# WHAT YOU WILL DO
Search the data for the word "gian" and copy out every line that has it.

# EXERCISE DATA
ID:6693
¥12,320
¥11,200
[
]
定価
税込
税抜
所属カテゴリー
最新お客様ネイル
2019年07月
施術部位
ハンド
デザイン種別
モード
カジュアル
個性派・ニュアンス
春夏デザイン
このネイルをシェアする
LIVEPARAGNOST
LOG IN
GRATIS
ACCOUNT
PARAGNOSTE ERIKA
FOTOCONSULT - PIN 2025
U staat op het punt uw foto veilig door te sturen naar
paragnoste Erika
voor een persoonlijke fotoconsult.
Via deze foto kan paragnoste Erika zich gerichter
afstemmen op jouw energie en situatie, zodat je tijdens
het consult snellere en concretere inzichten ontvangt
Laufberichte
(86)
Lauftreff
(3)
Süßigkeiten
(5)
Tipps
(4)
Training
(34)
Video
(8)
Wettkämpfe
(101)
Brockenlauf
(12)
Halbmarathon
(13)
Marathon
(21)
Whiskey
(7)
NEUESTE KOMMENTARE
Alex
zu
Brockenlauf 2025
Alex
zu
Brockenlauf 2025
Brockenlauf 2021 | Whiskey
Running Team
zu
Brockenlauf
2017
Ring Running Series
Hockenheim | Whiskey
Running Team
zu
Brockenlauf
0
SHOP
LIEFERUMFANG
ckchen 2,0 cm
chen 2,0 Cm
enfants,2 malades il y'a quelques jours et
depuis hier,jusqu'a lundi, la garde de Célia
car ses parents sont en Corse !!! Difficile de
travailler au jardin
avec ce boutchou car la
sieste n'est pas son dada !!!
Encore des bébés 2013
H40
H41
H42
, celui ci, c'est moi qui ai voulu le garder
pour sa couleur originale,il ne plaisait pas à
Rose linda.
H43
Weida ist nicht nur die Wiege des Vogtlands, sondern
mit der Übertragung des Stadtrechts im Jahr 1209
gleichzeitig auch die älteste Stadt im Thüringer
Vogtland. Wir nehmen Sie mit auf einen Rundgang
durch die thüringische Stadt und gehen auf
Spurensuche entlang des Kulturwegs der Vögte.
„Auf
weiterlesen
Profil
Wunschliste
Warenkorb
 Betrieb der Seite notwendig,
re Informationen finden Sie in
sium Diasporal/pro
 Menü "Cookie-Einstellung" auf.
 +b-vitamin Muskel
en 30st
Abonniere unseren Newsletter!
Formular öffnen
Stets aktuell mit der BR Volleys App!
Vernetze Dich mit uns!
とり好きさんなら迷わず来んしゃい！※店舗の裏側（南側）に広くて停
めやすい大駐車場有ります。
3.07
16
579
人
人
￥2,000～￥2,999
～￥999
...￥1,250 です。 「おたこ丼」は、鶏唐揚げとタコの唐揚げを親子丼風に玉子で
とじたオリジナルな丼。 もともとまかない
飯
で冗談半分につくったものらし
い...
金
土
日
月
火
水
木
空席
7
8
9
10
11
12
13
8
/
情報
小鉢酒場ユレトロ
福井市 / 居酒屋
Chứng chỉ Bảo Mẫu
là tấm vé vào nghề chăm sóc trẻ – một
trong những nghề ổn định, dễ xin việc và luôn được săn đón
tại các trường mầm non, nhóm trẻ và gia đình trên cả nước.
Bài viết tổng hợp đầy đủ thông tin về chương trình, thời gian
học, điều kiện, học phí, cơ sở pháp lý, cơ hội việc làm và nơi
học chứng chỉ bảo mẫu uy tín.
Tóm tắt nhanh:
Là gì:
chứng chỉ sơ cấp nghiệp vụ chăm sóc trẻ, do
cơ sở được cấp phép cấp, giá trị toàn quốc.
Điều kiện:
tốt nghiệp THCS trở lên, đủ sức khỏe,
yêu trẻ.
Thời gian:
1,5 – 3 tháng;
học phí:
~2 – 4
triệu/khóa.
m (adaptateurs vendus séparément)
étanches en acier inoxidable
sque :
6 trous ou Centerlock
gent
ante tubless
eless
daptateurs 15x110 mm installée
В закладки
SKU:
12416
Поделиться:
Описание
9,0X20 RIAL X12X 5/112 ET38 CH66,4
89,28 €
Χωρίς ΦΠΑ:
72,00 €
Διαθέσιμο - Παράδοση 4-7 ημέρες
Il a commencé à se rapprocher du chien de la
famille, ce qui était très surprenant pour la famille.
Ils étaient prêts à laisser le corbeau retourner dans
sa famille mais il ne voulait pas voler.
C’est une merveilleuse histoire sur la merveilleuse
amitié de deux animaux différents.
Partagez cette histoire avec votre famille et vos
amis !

# WRITTEN ANSWER
Bài viết tổng hợp đầy đủ thông tin về chương trình, thời gian
Thời gian:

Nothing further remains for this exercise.